At each crosspoint there is a transistor means having an emitter
connection for connecting to the control line of the transmission
line group of one of the sets of transmission line groups and a
base connection for connecting to the control line of the
transmission line group of the other of the sets of transmission
line groups. The transistor means also has a collector connection
through a blocking means to the gate electrode of each of the
controlled latching semiconductor devices at the crosspoint. All
current flow between the control lines at the crosspoint is caused
to flow across an emitter-base junction of the transistor means
thereby causing collector current to flow into the gate electrodes
of the controlled latching semiconductor devices at the
crosspoint.
A blocking means is connected between the gate electrode of each
controlled latching semiconductor device and a collector connection
of the transistor means in order to block the flow of current along
the path from the signal line connected to the first signal
electrode of the semiconductor device, into the semiconductor
device, from the gate electrode to the collector connection,
through the transistor means, and from the base connection of the
transistor means to the control line connected to the base
connection. The blocking means prevent the flow of transient
leakage currents during switching as will be explained
hereinbelow.
When coincident pulses are applied to selected control lines of the
first and second sets of transmission line groups, current is
caused to flow through the transistor means at the crosspoints
selected by the particular control lines. Current flows from the
transistor means to the gate electrodes of associated controlled
latching semiconductor devices thereby establishing particular
signal transmission paths between the selected transmission line
groups through those controlled latching semiconductor devices.

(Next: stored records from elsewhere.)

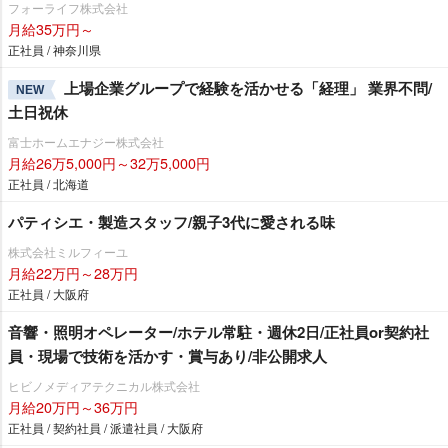
フォーライフ株式会社
月給35万円～
正社員 / 神奈川県
上場企業グループで経験を活かせる「経理」 業界不問/
NEW
土日祝休
富士ホームエナジー株式会社
月給26万5,000円～32万5,000円
正社員 / 北海道
パティシエ・製造スタッフ/親子3代に愛される味
株式会社ミルフィーユ
月給22万円～28万円
正社員 / 大阪府
音響・照明オペレーター/ホテル常駐・週休2日/正社員or契約社
員・現場で技術を活かす・賞与あり/非公開求人
ヒビノメディアテクニカル株式会社
月給20万円～36万円
正社員 / 契約社員 / 派遣社員 / 大阪府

BRIEF DESCRIPTION OF THE DRAWING
Additional objects, features, and advantages of switching circuits
in accordance with the invention will be apparent from the
following detailed discussion together with the accompanying
drawing wherein the single FIGURE is a schematic circuit diagram of
a 2-by-2 matrix from an array of crosspoint switching circuits in
accordance with the present invention.
DETAILED DESCRIPTION OF THE INVENTION
Shown in the drawing is a switching array which for simplicity is a
2-by-2 matrix of switching crosspoints. The crosspoint switching
elements 10, 11, 12, and 13 may be fabricated as monolithic
integrated circuits in a single body of semiconductor material.
With the array as illustrated, either the first or second group of
transmission lines 14 and 15 of a first set can be connected to
either the first or second transmission line group 16 or 17 of a
second set as desired. That is, any transmission line group 14 or
15 of the first set may be connected to any transmission line group
16 or 17 of the second set by activation of the appropriate
crosspoint switching circuit 10, 11, 12, or 13. Each of the
transmission line groups 14, 15, 16, and 17 as illustrated includes
two signal lines 21 and 22, 23 and 24, 25 and 26, and 27 and 28,
and a single control line 29, 30, 31, and 32, respectively.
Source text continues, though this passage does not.